■ **Work request**:
The word "Masters" may appear in lines of the data below. Say how many lines hold it, giving only the number.

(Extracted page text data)
▽

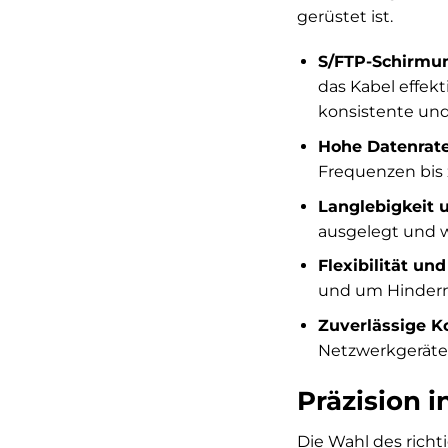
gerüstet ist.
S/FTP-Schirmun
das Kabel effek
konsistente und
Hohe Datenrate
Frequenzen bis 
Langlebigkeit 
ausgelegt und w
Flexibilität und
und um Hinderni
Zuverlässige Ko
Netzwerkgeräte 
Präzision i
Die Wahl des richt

△
▽

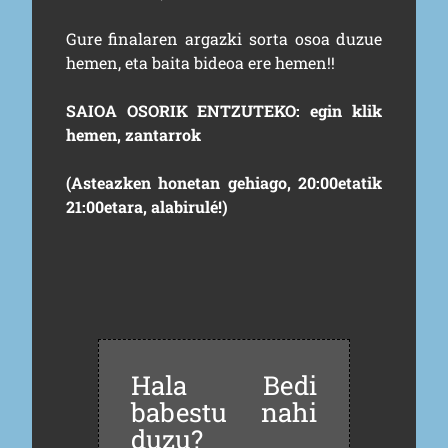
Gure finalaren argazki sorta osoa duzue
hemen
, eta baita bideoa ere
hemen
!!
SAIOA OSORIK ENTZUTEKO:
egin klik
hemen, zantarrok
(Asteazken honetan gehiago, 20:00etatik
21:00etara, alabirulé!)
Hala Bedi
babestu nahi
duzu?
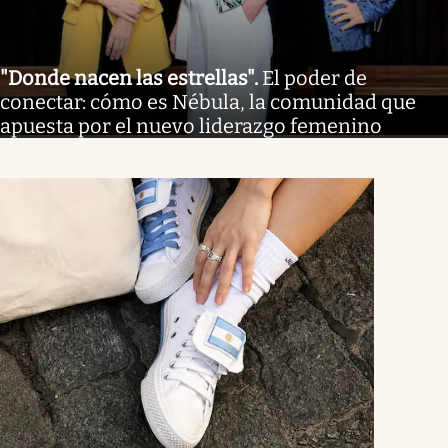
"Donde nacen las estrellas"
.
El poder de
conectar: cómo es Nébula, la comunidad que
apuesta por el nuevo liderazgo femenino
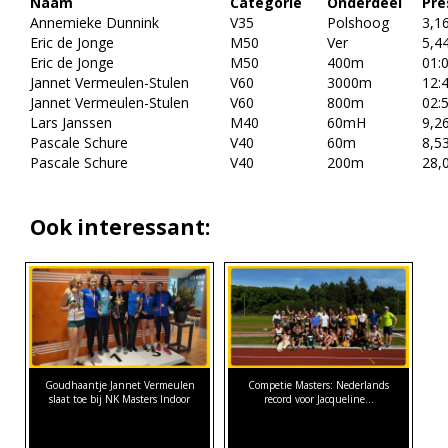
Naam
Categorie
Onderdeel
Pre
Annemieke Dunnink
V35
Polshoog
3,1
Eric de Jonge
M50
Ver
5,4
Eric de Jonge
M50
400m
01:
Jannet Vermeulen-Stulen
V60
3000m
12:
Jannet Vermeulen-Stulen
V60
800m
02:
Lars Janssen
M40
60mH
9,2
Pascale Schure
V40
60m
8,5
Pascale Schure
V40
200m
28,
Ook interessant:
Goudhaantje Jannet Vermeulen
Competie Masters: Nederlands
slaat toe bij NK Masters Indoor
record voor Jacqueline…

△

■ **Expected output**:
2